The most moving things in this exhibition are the tiny, battered, leather boots belonging to four year-old Louise Kink, a third-class passenger on the Titanic. Next door is a picture of sweet little Louise with her mother, wearing those same boots.
As with every photograph of a passenger in the show, you immediately ask yourself, “Did they make it or not?” What a relief to discover Louise survived – as did her Swiss parents, who were taking the Titanic to find a life in the new world. Little Louise lived to the grand old age of 84, dying in her adopted home of Milwaukee in 1992.

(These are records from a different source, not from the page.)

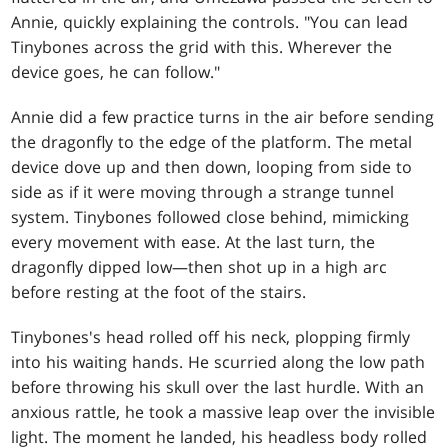
Annie, quickly explaining the controls. "You can lead
Tinybones across the grid with this. Wherever the
device goes, he can follow."
Annie did a few practice turns in the air before sending
the dragonfly to the edge of the platform. The metal
device dove up and then down, looping from side to
side as if it were moving through a strange tunnel
system. Tinybones followed close behind, mimicking
every movement with ease. At the last turn, the
dragonfly dipped low—then shot up in a high arc
before resting at the foot of the stairs.
Tinybones's head rolled off his neck, plopping firmly
into his waiting hands. He scurried along the low path
before throwing his skull over the last hurdle. With an
anxious rattle, he took a massive leap over the invisible
light. The moment he landed, his headless body rolled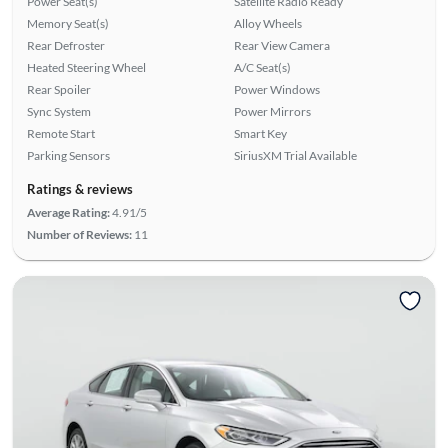
Power Seat(s)
Satellite Radio Ready
Memory Seat(s)
Alloy Wheels
Rear Defroster
Rear View Camera
Heated Steering Wheel
A/C Seat(s)
Rear Spoiler
Power Windows
Sync System
Power Mirrors
Remote Start
Smart Key
Parking Sensors
SiriusXM Trial Available
Ratings & reviews
Average Rating:
4.91/5
Number of Reviews:
11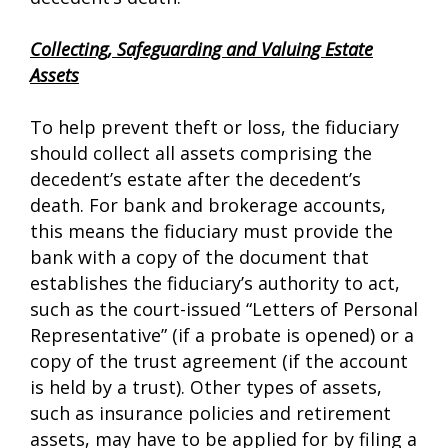
Collecting, Safeguarding and Valuing Estate
Assets
To help prevent theft or loss, the fiduciary
should collect all assets comprising the
decedent’s estate after the decedent’s
death. For bank and brokerage accounts,
this means the fiduciary must provide the
bank with a copy of the document that
establishes the fiduciary’s authority to act,
such as the court-issued “Letters of Personal
Representative” (if a probate is opened) or a
copy of the trust agreement (if the account
is held by a trust). Other types of assets,
such as insurance policies and retirement
assets, may have to be applied for by filing a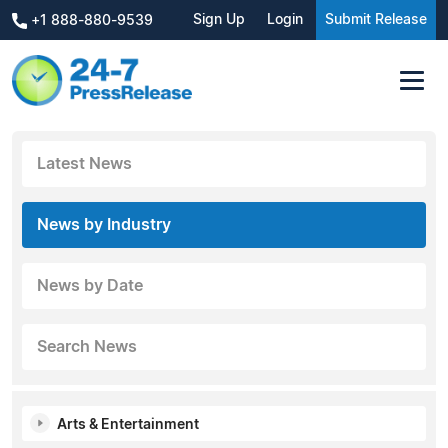
Sign Up
Login
Submit Release
+1 888-880-9539
Latest News
News by Industry
News by Date
Search News
Arts & Entertainment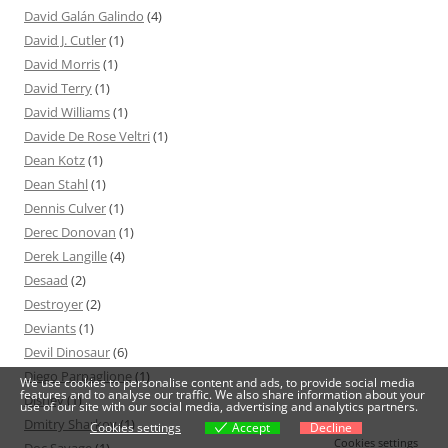
David Galán Galindo
(4)
David J. Cutler
(1)
David Morris
(1)
David Terry
(1)
David Williams
(1)
Davide De Rose Veltri
(1)
Dean Kotz
(1)
Dean Stahl
(1)
Dennis Culver
(1)
Derec Donovan
(1)
Derek Langille
(4)
Desaad
(2)
Destroyer
(2)
Deviants
(1)
Devil Dinosaur
(6)
Diego Parpaglione
(1)
We use cookies to personalise content and ads, to provide social media
features and to analyse our traffic. We also share information about your
Disney
(1)
use of our site with our social media, advertising and analytics partners.
Dmitry Sharkov
(1)
Cookies settings
Accept
Decline
Cookies settings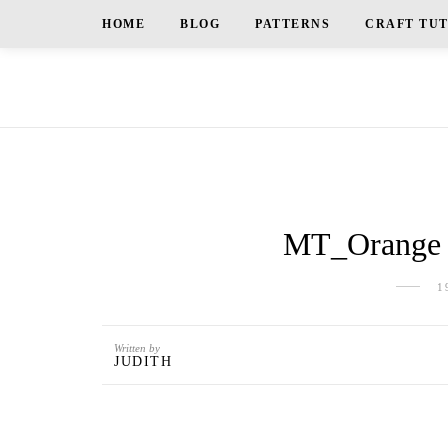
HOME
BLOG
PATTERNS
CRAFT TU
MT_Orange a
1
Written by
JUDITH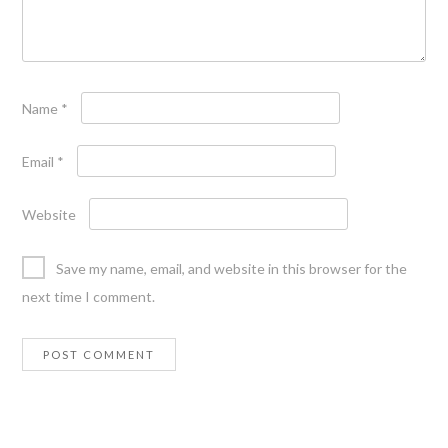
Name
*
Email
*
Website
Save my name, email, and website in this browser for the
next time I comment.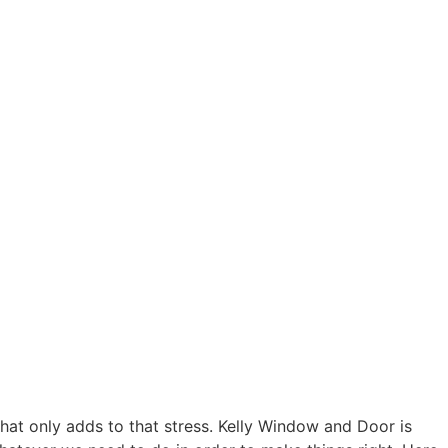
at only adds to that stress. Kelly Window and Door is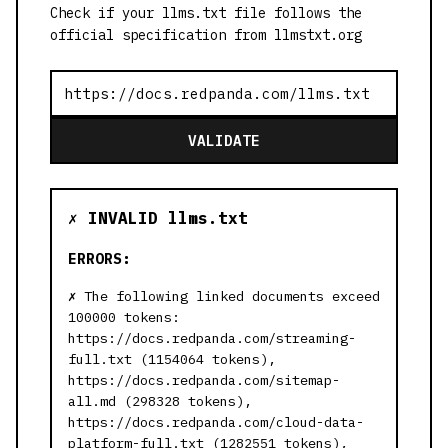
Check if your llms.txt file follows the
official specification from llmstxt.org
VALIDATE
✗ INVALID llms.txt
ERRORS:
The following linked documents exceed
100000 tokens:
https://docs.redpanda.com/streaming-
full.txt (1154064 tokens),
https://docs.redpanda.com/sitemap-
all.md (298328 tokens),
https://docs.redpanda.com/cloud-data-
platform-full.txt (1282551 tokens),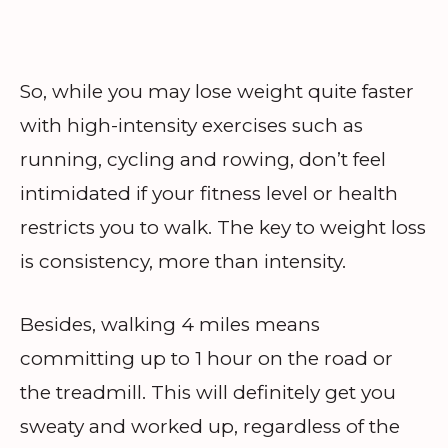
So, while you may lose weight quite faster
with high-intensity exercises such as
running, cycling and rowing, don’t feel
intimidated if your fitness level or health
restricts you to walk. The key to weight loss
is consistency, more than intensity.
Besides, walking 4 miles means
committing up to 1 hour on the road or
the treadmill. This will definitely get you
sweaty and worked up, regardless of the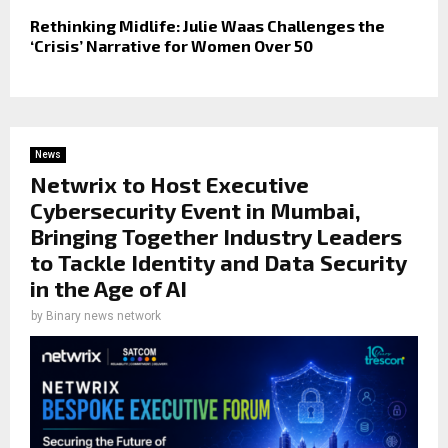
Rethinking Midlife: Julie Waas Challenges the
‘Crisis’ Narrative for Women Over 50
News
Netwrix to Host Executive
Cybersecurity Event in Mumbai,
Bringing Together Industry Leaders
to Tackle Identity and Data Security
in the Age of AI
by
Binary news network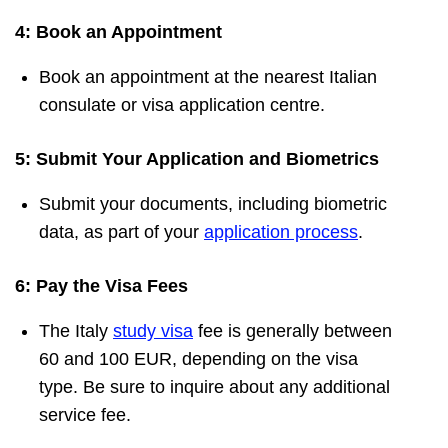
4: Book an Appointment
Book an appointment at the nearest Italian
consulate or visa application centre.
5: Submit Your Application and Biometrics
Submit your documents, including biometric
data, as part of your
application process
.
6: Pay the Visa Fees
The Italy
study visa
fee is generally between
60 and 100 EUR, depending on the visa
type. Be sure to inquire about any additional
service fee.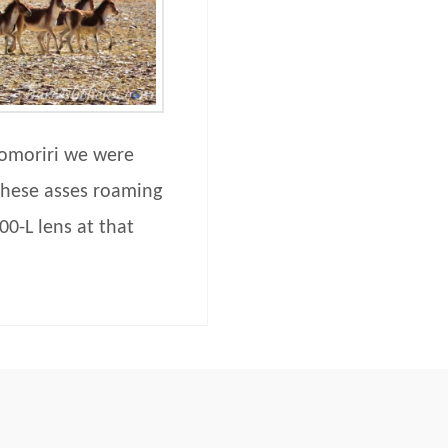
omoriri we were
these asses roaming
00-L lens at that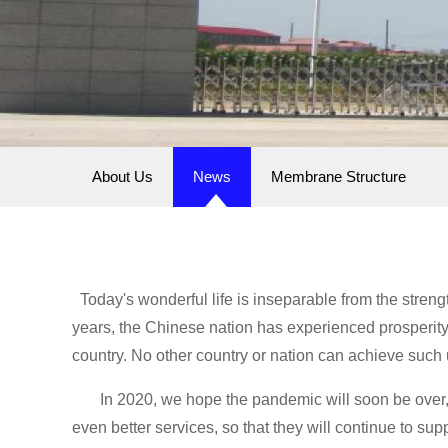
About Us
News
Membrane Structure
Today's wonderful life is inseparable from the streng
years, the Chinese nation has experienced prosperity 
country. No other country or nation can achieve such
In 2020, we hope the pandemic will soon be over, t
even better services, so that they will continue to s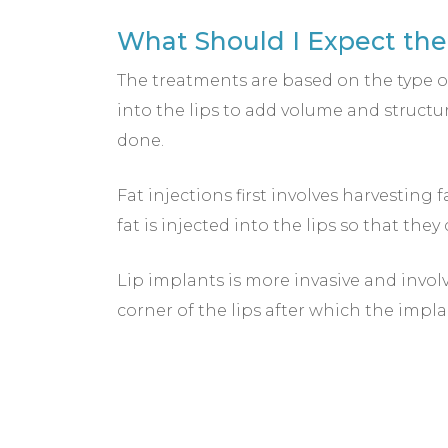
What Should I Expect the 
The treatments are based on the type of
into the lips to add volume and structu
done.
Fat injections first involves harvesting 
fat is injected into the lips so that the
Lip implants is more invasive and invol
corner of the lips after which the impla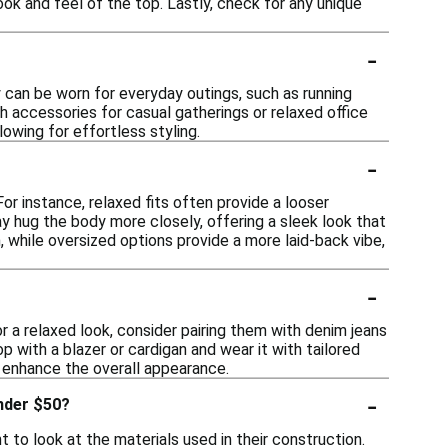
ok and feel of the top. Lastly, check for any unique
-
y can be worn for everyday outings, such as running
h accessories for casual gatherings or relaxed office
owing for effortless styling.
-
or instance, relaxed fits often provide a looser
y hug the body more closely, offering a sleek look that
, while oversized options provide a more laid-back vibe,
-
r a relaxed look, consider pairing them with denim jeans
p with a blazer or cardigan and wear it with tailored
o enhance the overall appearance.
-
under $50?
 to look at the materials used in their construction.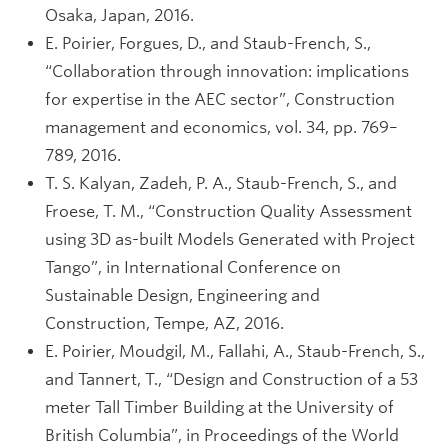
Osaka, Japan, 2016.
E. Poirier, Forgues, D., and Staub-French, S.,
“Collaboration through innovation: implications
for expertise in the AEC sector”, Construction
management and economics, vol. 34, pp. 769–
789, 2016.
T. S. Kalyan, Zadeh, P. A., Staub-French, S., and
Froese, T. M., “Construction Quality Assessment
using 3D as-built Models Generated with Project
Tango”, in International Conference on
Sustainable Design, Engineering and
Construction, Tempe, AZ, 2016.
E. Poirier, Moudgil, M., Fallahi, A., Staub-French, S.,
and Tannert, T., “Design and Construction of a 53
meter Tall Timber Building at the University of
British Columbia”, in Proceedings of the World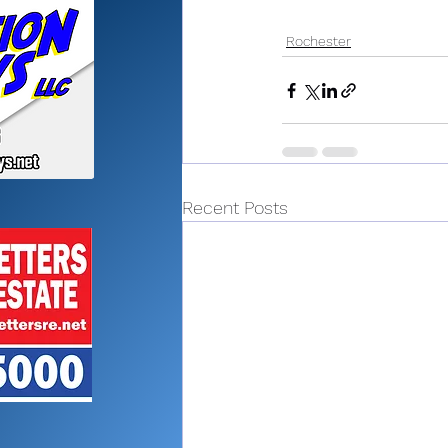
Rochester
Recent Posts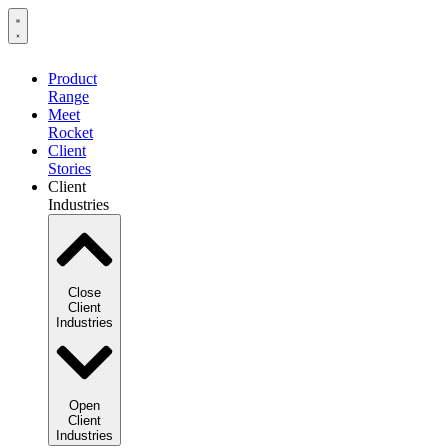
Product
Range
Meet
Rocket
Client
Stories
Client
Industries
Close
Client
Industries
Open
Client
Industries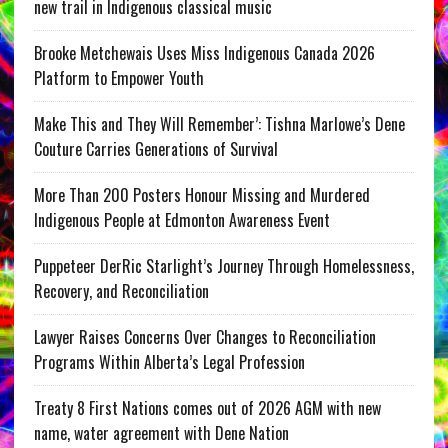
new trail in Indigenous classical music
Brooke Metchewais Uses Miss Indigenous Canada 2026
Platform to Empower Youth
Make This and They Will Remember’: Tishna Marlowe’s Dene
Couture Carries Generations of Survival
More Than 200 Posters Honour Missing and Murdered
Indigenous People at Edmonton Awareness Event
Puppeteer DerRic Starlight’s Journey Through Homelessness,
Recovery, and Reconciliation
Lawyer Raises Concerns Over Changes to Reconciliation
Programs Within Alberta’s Legal Profession
Treaty 8 First Nations comes out of 2026 AGM with new
name, water agreement with Dene Nation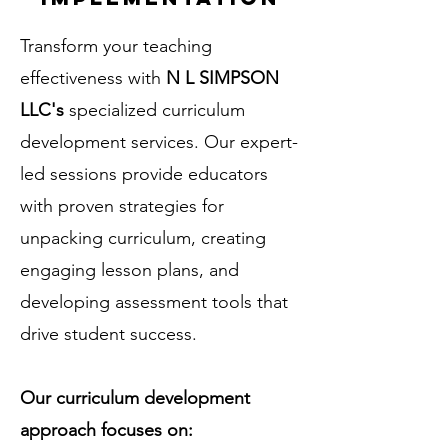
Transform your teaching
effectiveness with
N L SIMPSON
LLC's
specialized curriculum
development services. Our expert-
led sessions provide educators
with proven strategies for
unpacking curriculum, creating
engaging lesson plans, and
developing assessment tools that
drive student success.
Our curriculum development
approach focuses on: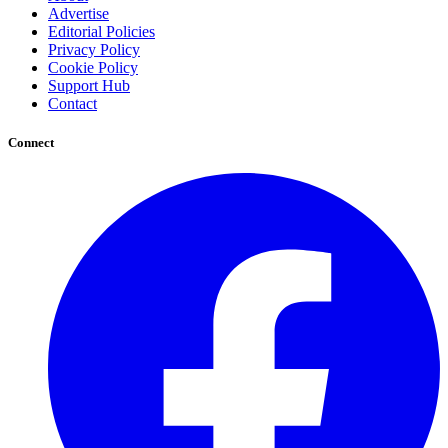
Advertise
Editorial Policies
Privacy Policy
Cookie Policy
Support Hub
Contact
Connect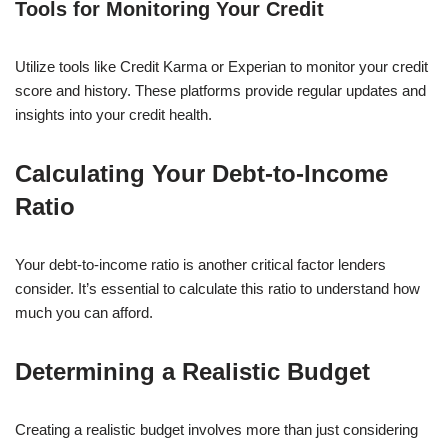
Tools for Monitoring Your Credit
Utilize tools like Credit Karma or Experian to monitor your credit
score and history. These platforms provide regular updates and
insights into your credit health.
Calculating Your Debt-to-Income
Ratio
Your debt-to-income ratio is another critical factor lenders
consider. It’s essential to calculate this ratio to understand how
much you can afford.
Determining a Realistic Budget
Creating a realistic budget involves more than just considering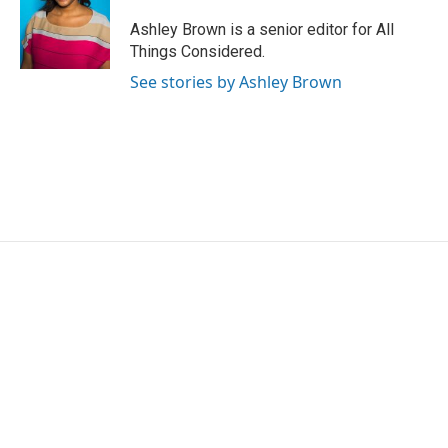
Ashley Brown is a senior editor for All
Things Considered.
See stories by Ashley Brown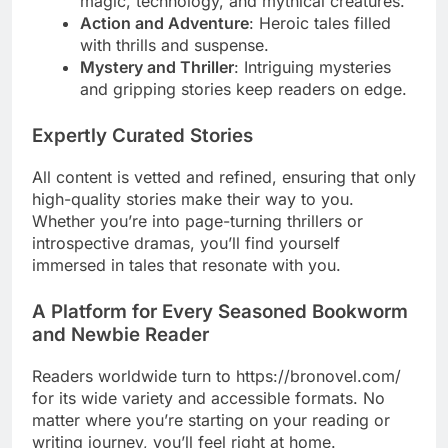
magic, technology, and mythical creatures.
Action and Adventure
: Heroic tales filled
with thrills and suspense.
Mystery and Thriller
: Intriguing mysteries
and gripping stories keep readers on edge.
Expertly Curated Stories
All content is vetted and refined, ensuring that only
high-quality stories make their way to you.
Whether you’re into page-turning thrillers or
introspective dramas, you’ll find yourself
immersed in tales that resonate with you.
A Platform for Every Seasoned Bookworm
and Newbie Reader
Readers worldwide turn to https://bronovel.com/
for its wide variety and accessible formats. No
matter where you’re starting on your reading or
writing journey, you’ll feel right at home.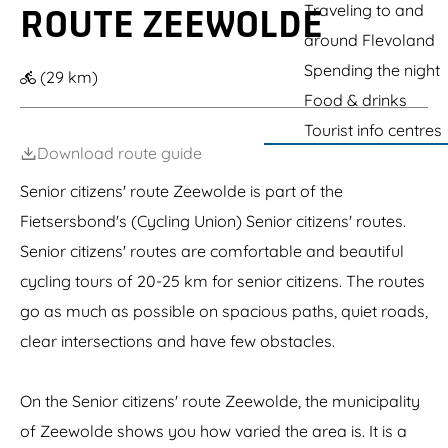
k
g
Traveling to and
ROUTE ZEEWOLDE
e
e
around Flevoland
Spending the night
(29 km)
Food & drinks
Tourist info centres
Download route guide
Senior citizens' route Zeewolde is part of the
Fietsersbond's (Cycling Union) Senior citizens' routes.
Senior citizens' routes are comfortable and beautiful
cycling tours of 20-25 km for senior citizens. The routes
go as much as possible on spacious paths, quiet roads,
clear intersections and have few obstacles.
On the Senior citizens' route Zeewolde, the municipality
of Zeewolde shows you how varied the area is. It is a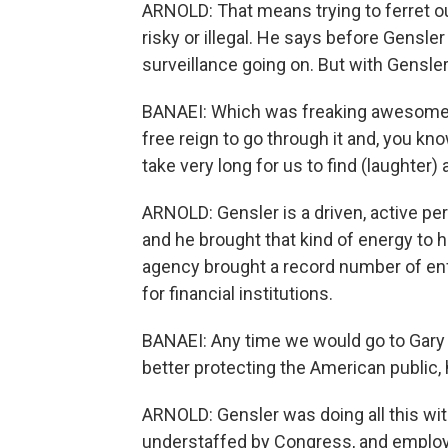
ARNOLD: That means trying to ferret o
risky or illegal. He says before Gensle
surveillance going on. But with Gensler
BANAEI: Which was freaking awesome -
free reign to go through it and, you know
take very long for us to find (laughter
ARNOLD: Gensler is a driven, active pe
and he brought that kind of energy to h
agency brought a record number of en
for financial institutions.
BANAEI: Any time we would go to Gary w
better protecting the American public,
ARNOLD: Gensler was doing all this wi
understaffed by Congress, and employ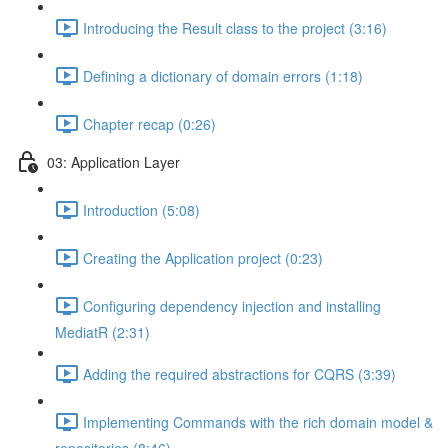
Introducing the Result class to the project (3:16)
Defining a dictionary of domain errors (1:18)
Chapter recap (0:26)
03: Application Layer
Introduction (5:08)
Creating the Application project (0:23)
Configuring dependency injection and installing
MediatR (2:31)
Adding the required abstractions for CQRS (3:39)
Implementing Commands with the rich domain model &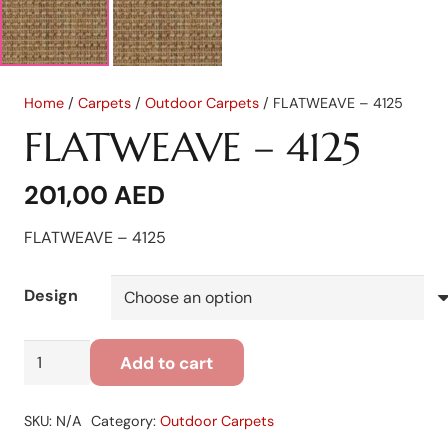
Home
/
Carpets
/
Outdoor Carpets
/ FLATWEAVE – 4125
FLATWEAVE – 4125
201,00
AED
FLATWEAVE – 4125
Design
FLATWEAVE
Add to cart
-
4125
SKU:
N/A
Category:
Outdoor Carpets
quantity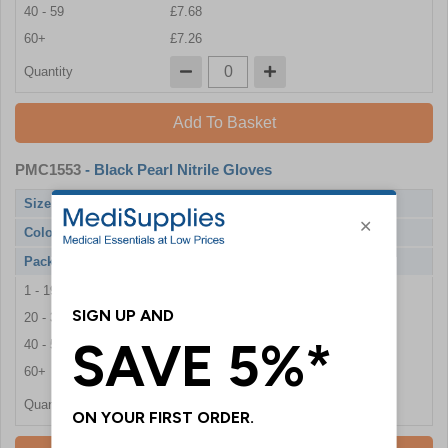
40 - 59
£7.68
60+
£7.26
Quantity
Add To Basket
PMC1553
- Black Pearl Nitrile Gloves
Size
Large
Colour
Black
Pack Qty
100 Gloves
1 - 19
£7.86
20 - 39
£7.80
40 - 59
£7.68
60+
£7.26
Quantity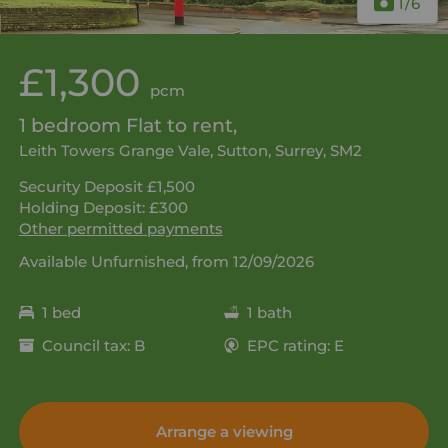
1
/6
£1,300
pcm
1 bedroom Flat to rent,
Leith Towers Grange Vale, Sutton, Surrey, SM2
Security Deposit £1,500
Holding Deposit: £300
Other permitted payments
Available Unfurnished, from 12/09/2026
1 bed
1 bath
Council tax: B
EPC rating: E
Arrange a viewing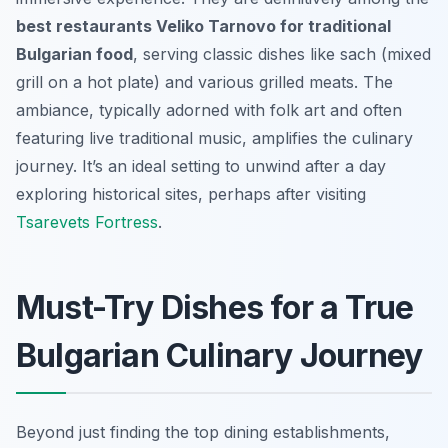
best restaurants Veliko Tarnovo for traditional
Bulgarian food
, serving classic dishes like
sach
(mixed
grill on a hot plate) and various grilled meats. The
ambiance, typically adorned with folk art and often
featuring live traditional music, amplifies the culinary
journey. It’s an ideal setting to unwind after a day
exploring historical sites, perhaps after visiting
Tsarevets Fortress
.
Must-Try Dishes for a True
Bulgarian Culinary Journey
Beyond just finding the top dining establishments,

Every single one of the 200 objects on show – never seen before in Britain – is imbued with the agony of death or the thrill of life. Here is the immaculate hymnbook belonging to Velin Matilda Öhman, 22, a Swede in third class – she survived, dying in Chicago in 1966 at 76.
And what about Carl Robert Carlsson, 24, another Swede in third class? He sent an unwittingly melancholy postcard from the ship, with a picture of the Titanic on it, saying, “If I had known that it would go so smooth, then Anna may had come with me. Goodbye!” His sister Anna didn’t join him, thank God – Carl was one of the 1,500 casualties.
Objects like this never fail to wrench the heart strings – and make this show worth a visit. Still, they’re housed in rather a strange set-up. Dock X London is a great big steel container of a building in an unlovely corner of the Docklands. Those hallowed objects are scattered through rooms draped with black sheets. It all feels a bit rough and ready – and expensive.